Definition 5.5 (KL Divergence). The Kullback-Leibler divergence between measures P and Q. This is an alias for Mathlib's InformationTheory.klDiv, which computes KL(P, Q) as the integral of the log-likelihood ratio for probability measures P absolutely continuous w.r.t. Q, and returns infinity when P is not absolutely continuous w.r.t. Q.

Instances For

    For probability measures, the toReal of KL divergence equals the integral of the log-likelihood ratio, which is the formula in Definition 5.5.

    Proposition 5.6: Basic Properties of KL Divergence #

    Proposition 5.6(1): Gibbs' inequality (KL(P,Q) >= 0) #

    Since Mathlib's klDiv takes values in ENNReal, it is nonneg by type. The substantive content is that the real-valued integrand is itself nonneg for finite measures with P absolutely continuous w.r.t. Q.

    Proposition 5.6(1) (Gibbs' inequality, extended nonneg real form): KL(P, Q) >= 0. Since klDiv takes values in ENNReal, this is immediate.

    Proposition 5.6(1') (Gibbs' inequality, real-valued form): For finite measures P absolutely continuous w.r.t. Q with integrable log-likelihood ratio, the real-valued expression defining KL divergence is nonneg. This is the substantive mathematical content of Gibbs' inequality.

    Proposition 5.6(2): KL(P,Q) = 0 iff P = Q #

    Proposition 5.6(2): KL(P, Q) = 0 if and only if P = Q. The forward direction is sometimes called the "converse Gibbs' inequality".

    Proposition 5.6(2a): KL(P, P) = 0 for any sigma-finite measure P.

    Proposition 5.6(3): KL divergence is NOT symmetric #

    We exhibit a concrete counterexample: P = 0 (zero measure) and Q = Dirac at ().

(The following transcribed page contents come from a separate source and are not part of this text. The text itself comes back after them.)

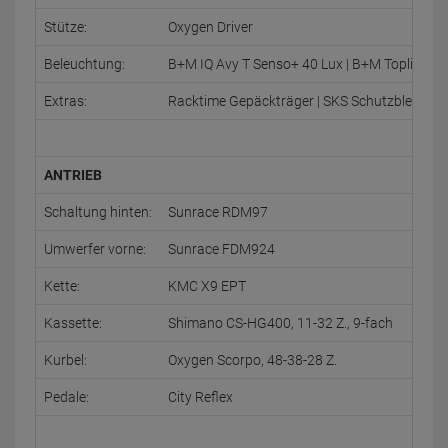
Stütze:
Oxygen Driver
Beleuchtung:
B+M IQ Avy T Senso+ 40 Lux | B+M Toplight 
Extras:
Racktime Gepäckträger | SKS Schutzbleche | 
ANTRIEB
Schaltung hinten:
Sunrace RDM97
Umwerfer vorne:
Sunrace FDM924
Kette:
KMC X9 EPT
Kassette:
Shimano CS-HG400, 11-32 Z., 9-fach
Kurbel:
Oxygen Scorpo, 48-38-28 Z.
Pedale:
City Reflex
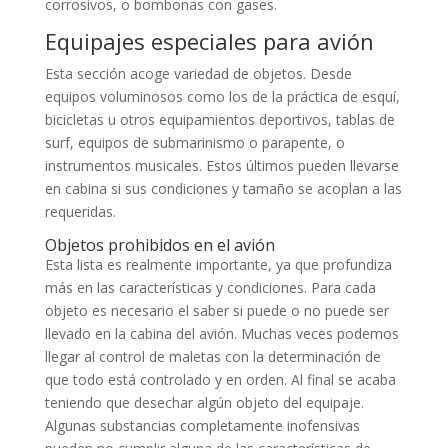
corrosivos, o bombonas con gases.
Equipajes especiales para avión
Esta sección acoge variedad de objetos. Desde
equipos voluminosos como los de la práctica de esquí,
bicicletas u otros equipamientos deportivos, tablas de
surf, equipos de submarinismo o parapente, o
instrumentos musicales. Estos últimos pueden llevarse
en cabina si sus condiciones y tamaño se acoplan a las
requeridas.
Objetos prohibidos en el avión
Esta lista es realmente importante, ya que profundiza
más en las características y condiciones. Para cada
objeto es necesario el saber si puede o no puede ser
llevado en la cabina del avión. Muchas veces podemos
llegar al control de maletas con la determinación de
que todo está controlado y en orden. Al final se acaba
teniendo que desechar algún objeto del equipaje.
Algunas substancias completamente inofensivas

Then KL(P, Q) = Q(Omega) (finite) but KL(Q, P) = infinity (since Q is not absolutely continuous w.r.t. 0).

    Proposition 5.6(3): KL divergence is NOT symmetric. There exist measures P, Q such that KL(P, Q) is not equal to KL(Q, P).

    Proposition 5.6(4): Tensorization / Additivity for product measures #

    For independent product measures: KL(P1 x P2, Q1 x Q2) = KL(P1, Q1) + KL(P2, Q2)

    The n-fold tensorization KL(P^n, Q^n) = n * KL(P, Q) follows by induction.

    Book proof outline (Prop 5.6 part 2):

    1. Product Radon-Nikodym derivative: d(P₁⊗P₂)/d(Q₁⊗Q₂)(x₁,x₂) = (dP₁/dQ₁)(x₁) · (dP₂/dQ₂)(x₂).
    2. Taking logarithms: log(d(P₁⊗P₂)/d(Q₁⊗Q₂)) = log(dP₁/dQ₁) + log(dP₂/dQ₂).
    3. Integrating against P₁⊗P₂ and applying Fubini: KL(P₁⊗P₂ ‖ Q₁⊗Q₂) = ∫∫ [log(dP₁/dQ₁)(x₁) + log(dP₂/dQ₂)(x₂)] dP₁dP₂ = ∫ log(dP₁/dQ₁) dP₁ · (∫dP₂) + (∫dP₁) · ∫ log(dP₂/dQ₂) dP₂ = KL(P₁‖Q₁) · 1 + 1 · KL(P₂‖Q₂) [since Pᵢ are probability measures] = KL(P₁‖Q₁) + KL(P₂‖Q₂).

    Formalization blockers:

    theorem Rigollet.Chapter5.rnDeriv_prod_eq {alpha : Type u_1} {beta : Type u_2} [MeasurableSpace alpha] [MeasurableSpace beta] {P1 Q1 : MeasureTheory.Measure alpha} {P2 Q2 : MeasureTheory.Measure beta} [MeasureTheory.SigmaFinite P1] [MeasureTheory.SigmaFinite Q1] [MeasureTheory.SigmaFinite P2] [MeasureTheory.SigmaFinite Q2] (_hac1 : P1.AbsolutelyContinuous Q1) (_hac2 : P2.AbsolutelyContinuous Q2) :
    (P1.prod P2).rnDeriv (Q1.prod Q2) =ᵐ[Q1.prod Q2] fun (x : alpha × beta) => P1.rnDeriv Q1 x.1 * P2.rnDeriv Q2 x.2

    Auxiliary: The Radon-Nikodym derivative of a product measure factors as a product of Radon-Nikodym derivatives. This is the key missing Mathlib lemma. d(P₁.prod P₂)/d(Q₁.prod Q₂)(x₁, x₂) = (dP₁/dQ₁)(x₁) · (dP₂/dQ₂)(x₂) a.e. w.r.t. Q₁.prod Q₂.

    Proposition 5.6(4) (Tensorization / Additivity): For probability measures, KL(P1 × P2, Q1 × Q2) = KL(P1, Q1) + KL(P2, Q2).

    The proof proceeds in three steps following the book:

    1. Factor the product RN derivative (rnDeriv_prod_eq)
    2. Apply log to convert product → sum: log(f·g) = log(f) + log(g)
    3. Apply Fubini to separate the integral into two independent integrals, using ∫dPᵢ = 1 for probability measures.

    The sorry blocks correspond to:

    • rnDeriv_prod_eq: product RN derivative factorization (not in Mathlib)
    • Fubini decomposition + log-product identity in the KL integral

    Proposition 5.6 (Properties of KL divergence). (i) KL(P, Q) ≥ 0 (Gibbs' inequality). (ii) If P = P₁ ⊗ P₂ and Q = Q₁ ⊗ Q₂ are product probability measures, then KL(P,Q) = KL(P₁,Q₁) + KL(P₂,Q₂).